Friday, October 19, 2012

Exporting Metadata from Canon ImageWare Document Manager

Note: Canon ImageWare Document Manager (iWDM) 4.1 Workgroup Edition was used for this analysis, but I expect the details are the same or very similar for other editions and minor versions.

[Updated 2015-04-22]

ImageWare is like many document management systems sold by scanner companies. They tend to be focused on finding a place to store the mountains of scans the scanner companies'  devices can produce. They can be difficult to use and have a number of limitations compared with general document management solutions. As a result many users of these systems would like to switch to more powerful and comprehensive products like SharepointFileHold, or LaserFiche.

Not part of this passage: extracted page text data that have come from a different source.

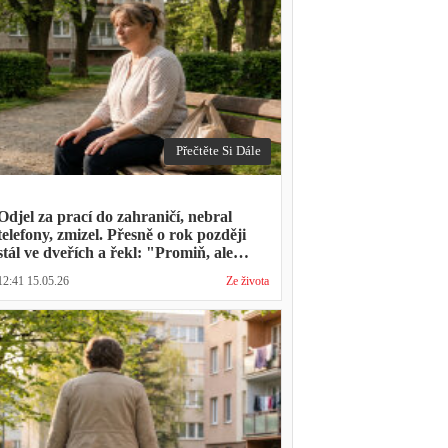
Přečtěte Si Dále
Odjel za prací do zahraničí, nebral
telefony, zmizel. Přesně o rok později
stál ve dveřích a řekl: "Promiň, ale
musíš mě vyslechnout"
12:41 15.05.26
Ze života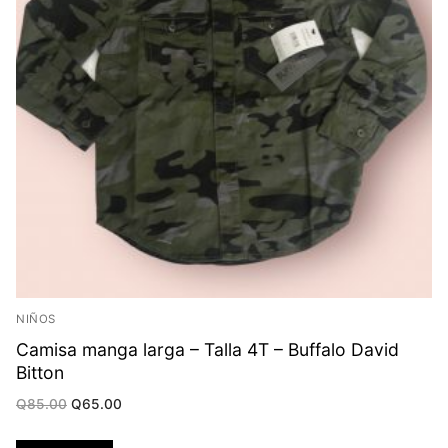
NIÑOS
Camisa manga larga – Talla 4T – Buffalo David
Bitton
Original
Current
Q
85.00
Q
65.00
price
price
was:
is:
Q85.00.
Q65.00.
Añadir al carrito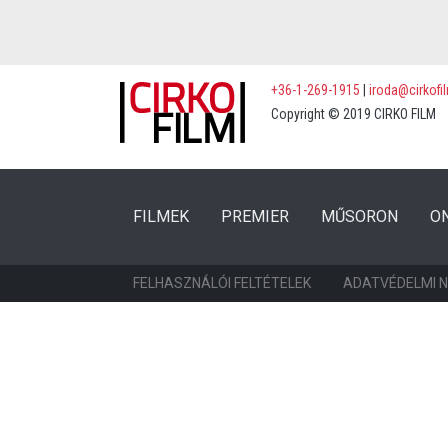
+36-1-269-1915
|
iroda@cirkofi
Copyright © 2019 CIRKO FILM
(CURRENT)
(CURRENT)
FILMEK
PREMIER
MŰSORON
O
FELHASZNÁLÓI FELTÉTELEK
ADATVÉDELMI 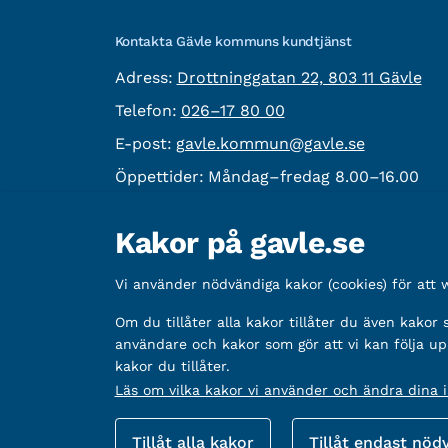
Kontakta Gävle kommuns kundtjänst
besöksadress:
Adress:
Drottninggatan 22, 803 11 Gävle
Telefon:
Telefon:
026–17 80 00
E-post:
E-post:
gavle.kommun@gavle.se
Öppettider:
Måndag–fredag 8.00–16.00
Fler kontaktvägar
Kakor på gavle.se
Övrig information
Vi använder nödvändiga kakor (cookies) för att
Organisationsnummer:
212000-2338
Bankgironummer:
Om du tillåter alla kakor tillåter du även kakor
5888-2333
användare och kakor som gör att vi kan följa up
kakor du tillåter.
Läs om vilka kakor vi använder och ändra dina in
Fler sätt att följa oss
Tillåt alla kakor
Tillåt endast nöd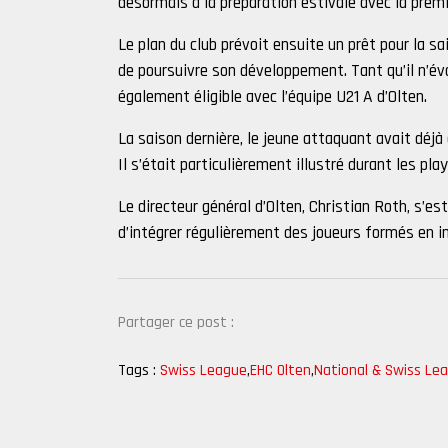
désormais à la préparation estivale avec la premi
Le plan du club prévoit ensuite un prêt pour la 
de poursuivre son développement. Tant qu’il n’é
également éligible avec l’équipe U21 A d’Olten.
La saison dernière, le jeune attaquant avait déjà
Il s’était particulièrement illustré durant les p
Le directeur général d’Olten, Christian Roth, s’es
d’intégrer régulièrement des joueurs formés en in
Partager ce post :
Tags :
Swiss League
,
EHC Olten
,
National & Swiss Le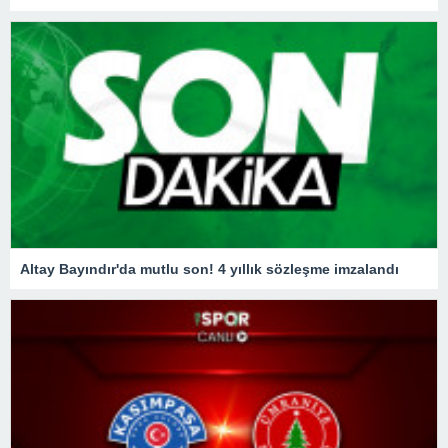
Altay Bayındır'da mutlu son! 4 yıllık sözleşme imzalandı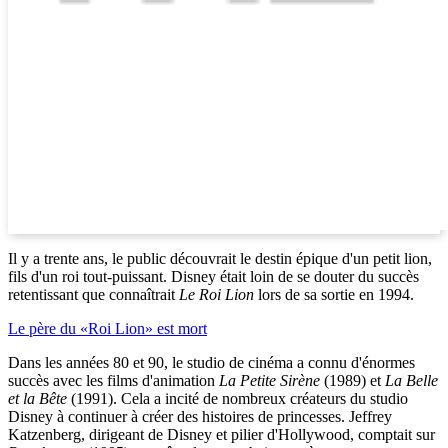
Il y a trente ans, le public découvrait le destin épique d'un petit lion,
fils d'un roi tout-puissant. Disney était loin de se douter du succès
retentissant que connaîtrait
Le Roi Lion
lors de sa sortie en 1994.
Le père du «Roi Lion» est mort
Dans les années 80 et 90, le studio de cinéma a connu d'énormes
succès avec les films d'animation
La Petite Sirène
(1989) et
La Belle
et la Bête
(1991). Cela a incité de nombreux créateurs du studio
Disney à continuer à créer des histoires de princesses. Jeffrey
Katzenberg, dirigeant de Disney et pilier d'Hollywood, comptait sur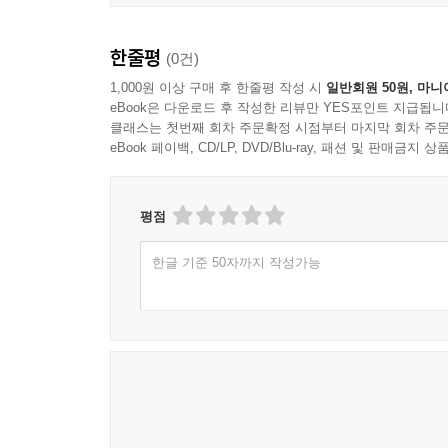
한줄평
(0건)
1,000원 이상 구매 후 한줄평 작성 시
일반회원 50원, 마니
eBook은 다운로드 후 작성한 리뷰만 YES포인트 지급됩니
클래스는 첫번째 회차 주문확정 시점부터 마지막 회차 주문
eBook 페이백, CD/LP, DVD/Blu-ray, 패션 및 판매금
평점
한글 기준 50자까지 작성가능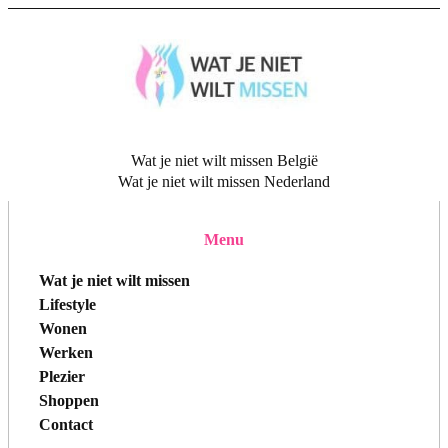
Wat je niet wilt missen België
Wat je niet wilt missen Nederland
Menu
Wat je niet wilt missen
Lifestyle
Wonen
Werken
Plezier
Shoppen
Contact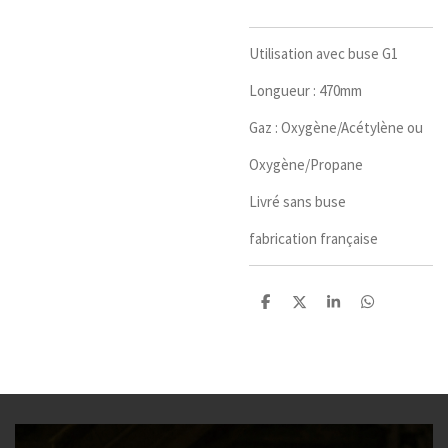
Utilisation avec buse G1
Longueur : 470mm
Gaz : Oxygène/Acétylène ou
Oxygène/Propane
Livré sans buse
fabrication française
P
P
P
P
a
a
a
a
r
r
r
r
t
t
t
t
a
a
a
a
g
g
g
g
e
e
e
e
r
r
r
r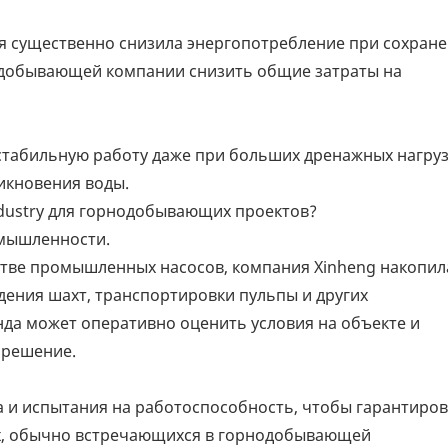
я существенно снизила энергопотребление при сохран
одобывающей компании снизить общие затраты на
стабильную работу даже при больших дренажных нагруз
икновения воды.
dustry для горнодобывающих проектов?
мышленности.
стве промышленных насосов, компания Xinheng накопил
ения шахт, транспортировки пульпы и других
а может оперативно оценить условия на объекте и
 решение.
а и испытания на работоспособность, чтобы гарантиро
ях, обычно встречающихся в горнодобывающей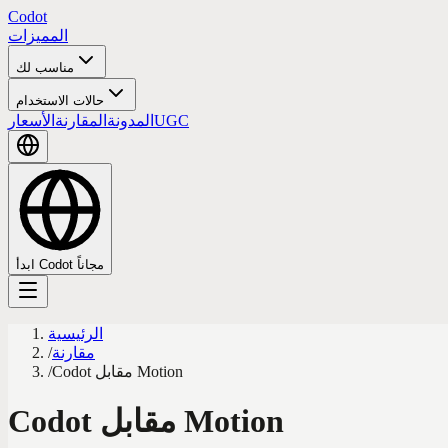
Codot
المميزات
مناسب لك
حالات الاستخدام
UGC
المدونة
المقارنة
الأسعار
ابدأ Codot مجاناً
الرئيسية
مقارنة
/
Codot مقابل Motion
/
Codot مقابل Motion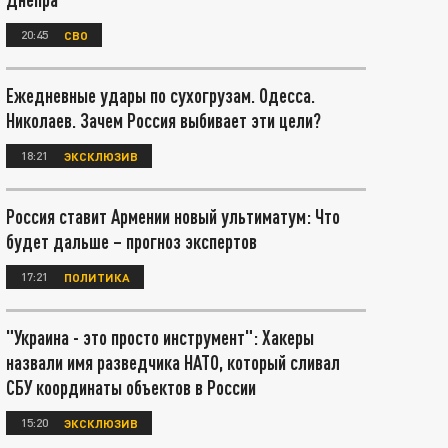
20:45
СВО
Ежедневные удары по сухогрузам. Одесса.
Николаев. Зачем Россия выбивает эти цели?
18:21
ЭКСКЛЮЗИВ
Россия ставит Армении новый ультиматум: Что
будет дальше – прогноз экспертов
17:21
ПОЛИТИКА
"Украина - это просто инструмент": Хакеры
назвали имя разведчика НАТО, который сливал
СБУ координаты объектов в России
15:20
ЭКСКЛЮЗИВ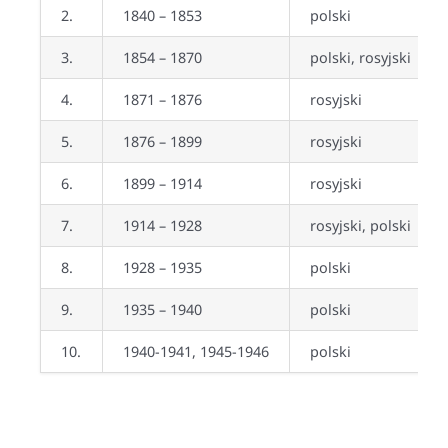
2.
1840 – 1853
polski
3.
1854 – 1870
polski, rosyjski
4.
1871 – 1876
rosyjski
5.
1876 – 1899
rosyjski
6.
1899 – 1914
rosyjski
7.
1914 – 1928
rosyjski, polski
8.
1928 – 1935
polski
9.
1935 – 1940
polski
10.
1940-1941, 1945-1946
polski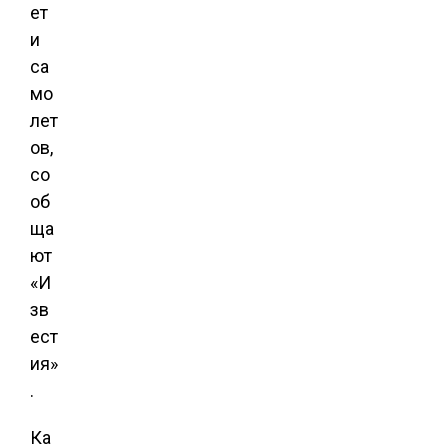
ет
и
са
мо
лет
ов,
со
об
ща
ют
«И
зв
ест
ия»
.
Ка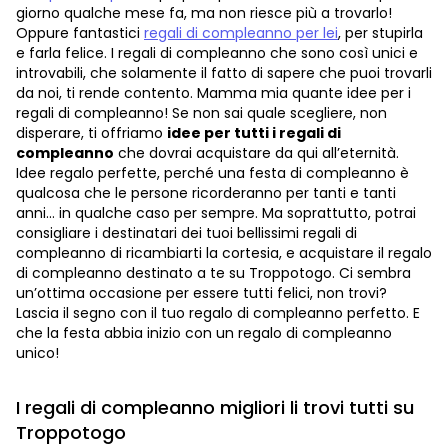
giorno qualche mese fa, ma non riesce più a trovarlo!
Oppure fantastici
regali di compleanno per lei
, per stupirla
e farla felice. I regali di compleanno che sono così unici e
introvabili, che solamente il fatto di sapere che puoi trovarli
da noi, ti rende contento. Mamma mia quante idee per i
regali di compleanno! Se non sai quale scegliere, non
disperare, ti offriamo
idee per tutti i regali di
compleanno
che dovrai acquistare da qui all’eternità.
Idee regalo perfette, perché una festa di compleanno è
qualcosa che le persone ricorderanno per tanti e tanti
anni... in qualche caso per sempre. Ma soprattutto, potrai
consigliare i destinatari dei tuoi bellissimi regali di
compleanno di ricambiarti la cortesia, e acquistare il regalo
di compleanno destinato a te su Troppotogo. Ci sembra
un’ottima occasione per essere tutti felici, non trovi?
Lascia il segno con il tuo regalo di compleanno perfetto. E
che la festa abbia inizio con un regalo di compleanno
unico!
I regali di compleanno migliori li trovi tutti su
Troppotogo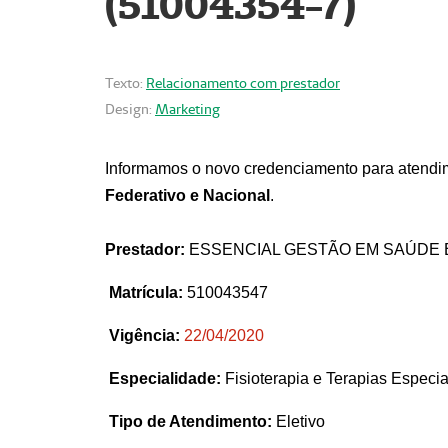
(51004354-7)
Texto:
Relacionamento com prestador
Design:
Marketing
Informamos o novo credenciamento para atendim
Federativo e Nacional
.
Prestador:
ESSENCIAL GESTÃO EM SAÚDE 
Matrícula:
510043547
Vigência:
22
/04/2020
Especialidade:
Fisioterapia e Terapias Espec
Tipo de Atendimento:
Eletivo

The problem with making the switch is getting the thousands of documents from the old system into the new one. In the case of ImageWare there are some complications. All the documents are stored in a proprietary volume block file format with a dot IMG extension. While Canon does provide a method for exporting these in their original source format it requires a fair bit of manual effort for anything but the most simple repository and it does not export the documents' metadata.

The metadata is often the most important part of these documents. It is typically created using optical character recognition when the document is scanned or it is manually entered when the document is filed. Either way it is a valuable commodity that should not be lost. The good news is that the metadata is stored in a Microsoft SQL Server database. With the right technical skills the metadata can be extracted and prepared to import into a new document management system.

iWDM stores all its files in a cabinet. Each cabinet has one or more folders. The folders can be nested. Underneath the covers the cabinets are stored in the file system the cabinets in a folder called iW DM Cabinet. Each cabinet is stored in a sub-folder named Cabinetx where the x is a number that is incremented by the system. If your document repository is in the default location on your C drive and you have a single cabinet called Accounting you would find it in the following location.

C:\iW DM Cabinet\Cabinet1

You can find this information in the cabinet properties in iWDM user interface as the actual location and names are provided.

The Cabinet1 folder would have one or more sub-folders containing your files in the proprietary IMG format. At the root of the folder you will find the all important Microsoft database files. There should be four files with the extensions MDF or LDF. The MDF files are database files and the LDF files are the data log files. The file named iWDM_Accounting_Data.mdf is your accounting cabinet database. RM_Accounting.mdf is the database used for maintaining the full text search indexes.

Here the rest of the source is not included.